** AIM OF THE TASK **
Your answer should be the lines below from the one with "покинул, продолжая командовать батальоном." to the one with "За проявленное мужество, беспримерный", both included, given again exactly and with nothing added.

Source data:

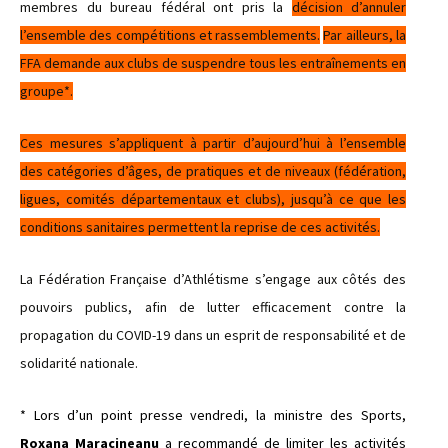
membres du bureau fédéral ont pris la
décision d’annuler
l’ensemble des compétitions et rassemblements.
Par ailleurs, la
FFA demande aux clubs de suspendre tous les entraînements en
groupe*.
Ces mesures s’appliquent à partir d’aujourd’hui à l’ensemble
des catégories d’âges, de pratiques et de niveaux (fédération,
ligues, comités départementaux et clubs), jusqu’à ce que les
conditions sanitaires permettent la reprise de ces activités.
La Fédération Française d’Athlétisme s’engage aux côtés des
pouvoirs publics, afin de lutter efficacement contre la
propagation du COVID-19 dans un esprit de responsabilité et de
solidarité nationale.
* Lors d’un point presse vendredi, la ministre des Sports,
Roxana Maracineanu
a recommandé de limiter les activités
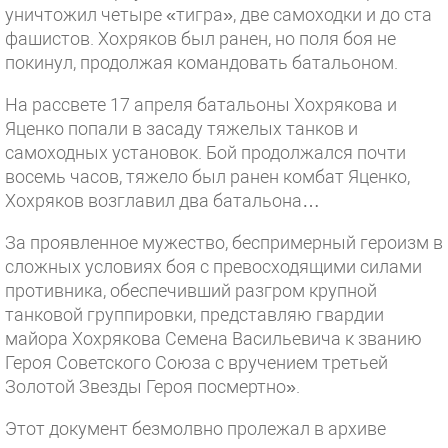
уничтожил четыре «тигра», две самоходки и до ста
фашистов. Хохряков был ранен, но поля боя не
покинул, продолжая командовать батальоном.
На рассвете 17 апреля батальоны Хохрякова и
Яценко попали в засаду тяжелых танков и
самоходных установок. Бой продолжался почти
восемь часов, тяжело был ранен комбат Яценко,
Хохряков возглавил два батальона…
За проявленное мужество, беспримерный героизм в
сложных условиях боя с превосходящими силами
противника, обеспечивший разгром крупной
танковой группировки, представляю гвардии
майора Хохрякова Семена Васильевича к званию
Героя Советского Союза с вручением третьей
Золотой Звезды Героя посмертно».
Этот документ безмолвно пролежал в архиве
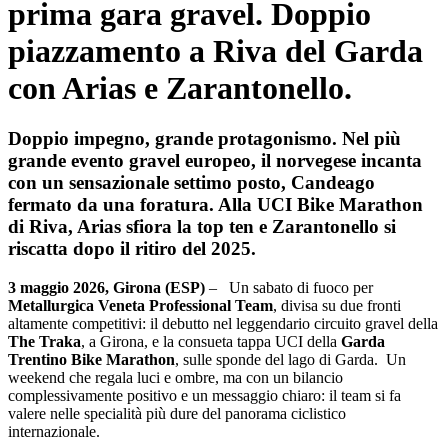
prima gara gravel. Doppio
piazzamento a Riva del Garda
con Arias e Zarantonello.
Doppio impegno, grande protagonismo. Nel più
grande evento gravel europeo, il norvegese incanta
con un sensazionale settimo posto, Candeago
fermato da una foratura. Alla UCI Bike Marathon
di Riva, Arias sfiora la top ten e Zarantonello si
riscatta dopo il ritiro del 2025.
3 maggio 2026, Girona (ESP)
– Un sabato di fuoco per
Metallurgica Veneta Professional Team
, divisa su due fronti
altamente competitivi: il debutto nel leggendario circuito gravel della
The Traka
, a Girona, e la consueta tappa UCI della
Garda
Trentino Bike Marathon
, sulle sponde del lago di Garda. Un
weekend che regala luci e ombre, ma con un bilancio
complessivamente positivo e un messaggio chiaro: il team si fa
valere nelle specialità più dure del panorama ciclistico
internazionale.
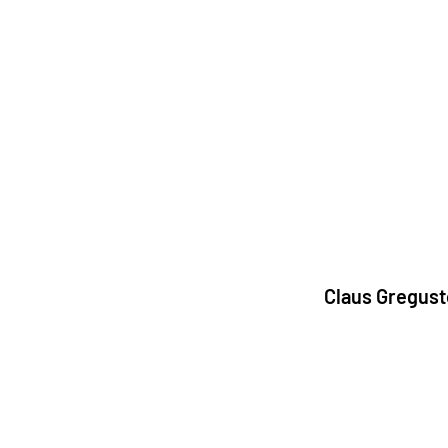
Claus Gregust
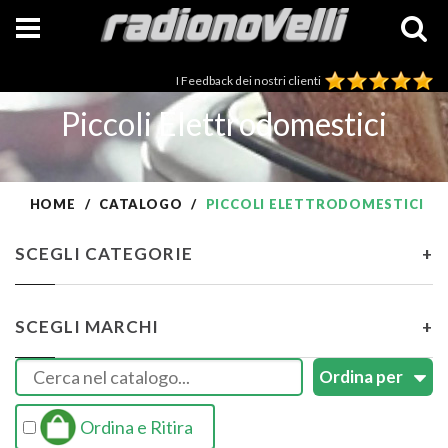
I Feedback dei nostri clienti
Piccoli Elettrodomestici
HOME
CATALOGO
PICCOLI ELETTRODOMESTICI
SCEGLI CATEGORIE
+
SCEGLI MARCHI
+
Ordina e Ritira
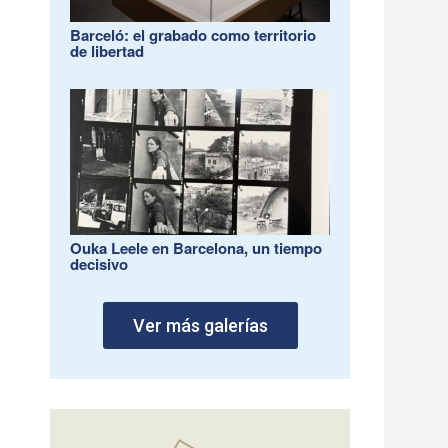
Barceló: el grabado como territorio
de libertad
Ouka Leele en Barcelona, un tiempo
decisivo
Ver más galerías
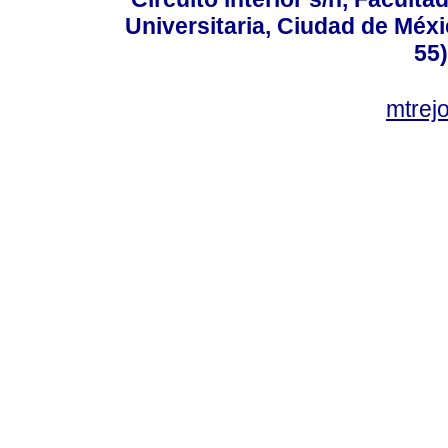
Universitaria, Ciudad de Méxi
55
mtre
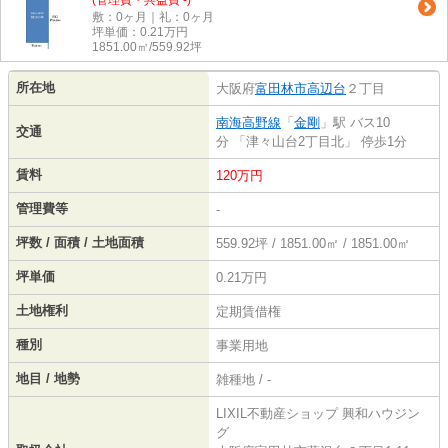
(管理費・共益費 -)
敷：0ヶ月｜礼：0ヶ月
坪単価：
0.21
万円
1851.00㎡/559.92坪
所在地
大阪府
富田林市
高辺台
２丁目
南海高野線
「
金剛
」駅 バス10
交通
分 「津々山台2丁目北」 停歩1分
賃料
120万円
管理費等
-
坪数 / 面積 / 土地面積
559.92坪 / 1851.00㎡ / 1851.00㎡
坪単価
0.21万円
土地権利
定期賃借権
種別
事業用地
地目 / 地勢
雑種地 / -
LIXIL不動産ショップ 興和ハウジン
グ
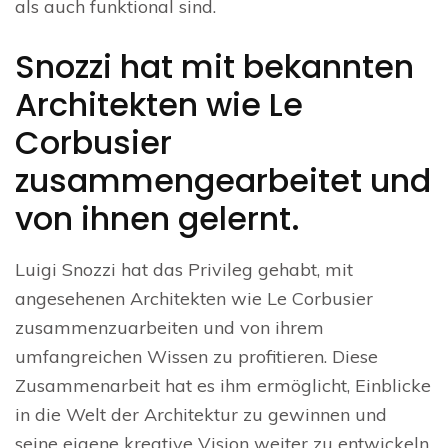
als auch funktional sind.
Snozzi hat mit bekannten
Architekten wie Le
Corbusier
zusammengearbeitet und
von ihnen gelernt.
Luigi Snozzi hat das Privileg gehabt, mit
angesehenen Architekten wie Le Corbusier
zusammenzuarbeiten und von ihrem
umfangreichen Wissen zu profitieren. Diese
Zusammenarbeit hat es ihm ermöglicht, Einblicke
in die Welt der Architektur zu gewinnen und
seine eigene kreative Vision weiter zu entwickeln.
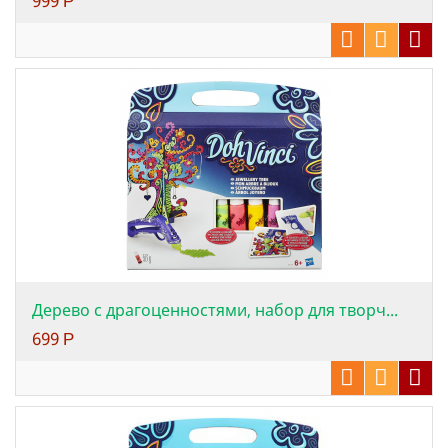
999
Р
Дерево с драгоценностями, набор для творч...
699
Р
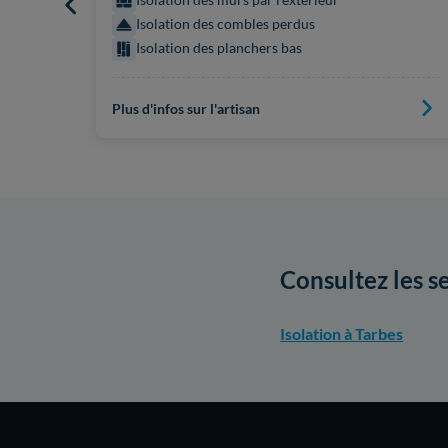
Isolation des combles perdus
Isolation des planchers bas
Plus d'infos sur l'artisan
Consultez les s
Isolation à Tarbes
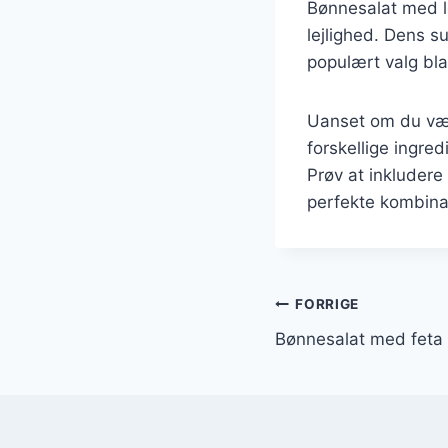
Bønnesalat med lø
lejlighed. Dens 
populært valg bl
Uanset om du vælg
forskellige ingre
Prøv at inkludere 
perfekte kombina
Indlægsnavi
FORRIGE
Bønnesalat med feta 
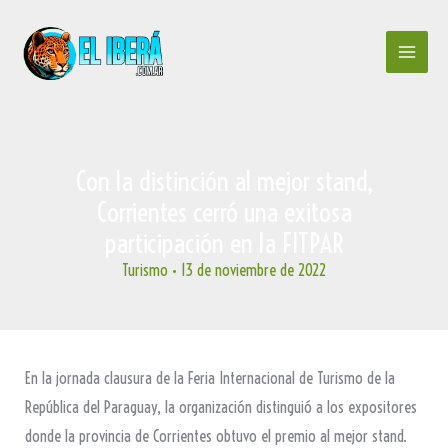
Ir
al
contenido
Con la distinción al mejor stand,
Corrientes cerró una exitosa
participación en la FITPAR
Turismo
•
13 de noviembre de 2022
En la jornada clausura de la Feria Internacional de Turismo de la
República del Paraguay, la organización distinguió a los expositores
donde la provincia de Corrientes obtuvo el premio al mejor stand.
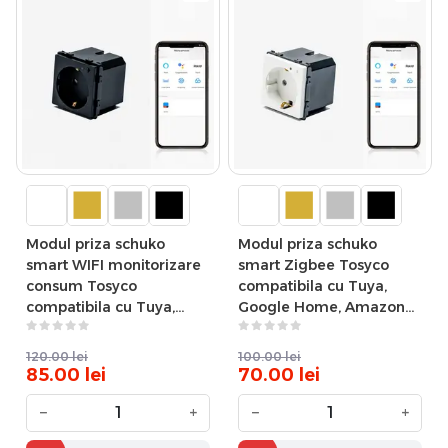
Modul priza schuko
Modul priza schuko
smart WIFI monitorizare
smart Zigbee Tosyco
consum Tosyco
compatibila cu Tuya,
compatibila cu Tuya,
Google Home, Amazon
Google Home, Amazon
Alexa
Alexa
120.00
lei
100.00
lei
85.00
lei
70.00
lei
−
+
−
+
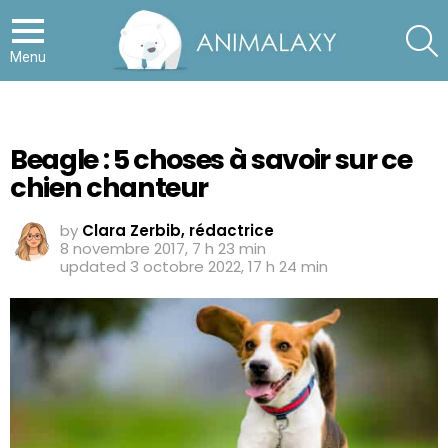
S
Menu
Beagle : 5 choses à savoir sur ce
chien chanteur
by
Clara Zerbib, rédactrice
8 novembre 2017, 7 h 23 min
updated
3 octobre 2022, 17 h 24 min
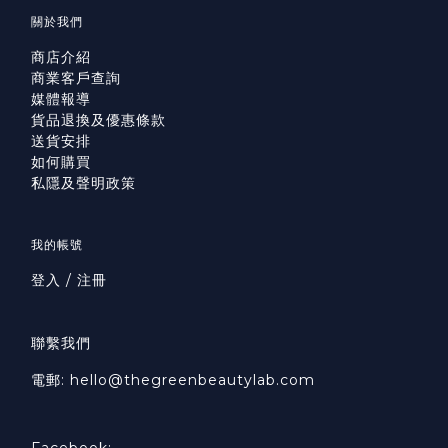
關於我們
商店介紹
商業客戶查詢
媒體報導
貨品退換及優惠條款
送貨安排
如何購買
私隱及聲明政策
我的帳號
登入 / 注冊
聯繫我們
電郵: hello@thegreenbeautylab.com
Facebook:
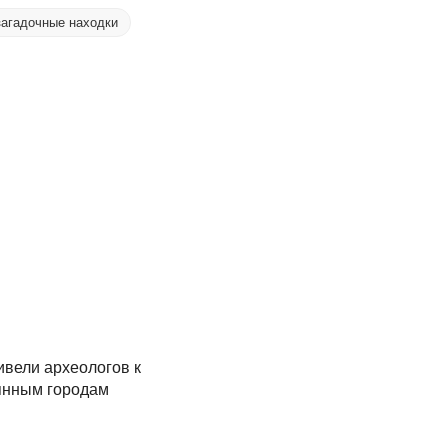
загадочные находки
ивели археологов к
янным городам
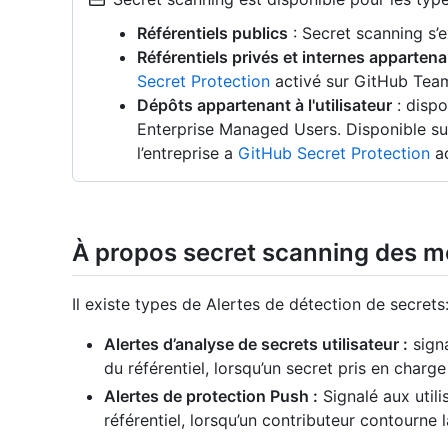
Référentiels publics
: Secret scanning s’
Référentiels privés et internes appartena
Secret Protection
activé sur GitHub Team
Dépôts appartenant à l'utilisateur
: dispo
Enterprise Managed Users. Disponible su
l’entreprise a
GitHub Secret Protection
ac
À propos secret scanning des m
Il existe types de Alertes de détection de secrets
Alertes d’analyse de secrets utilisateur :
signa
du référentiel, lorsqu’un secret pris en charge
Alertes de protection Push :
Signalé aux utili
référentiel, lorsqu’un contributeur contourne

** SOLUTION **
покинул, продолжая командовать батальоном.
На рассвете 17 апреля батальоны Хохрякова и
Яценко попали в засаду тяжелых танков и
самоходных установок. Бой продолжался почти
восемь часов, тяжело был ранен комбат Яценко,
Хохряков возглавил два батальона…
За проявленное мужество, беспримерный героизм в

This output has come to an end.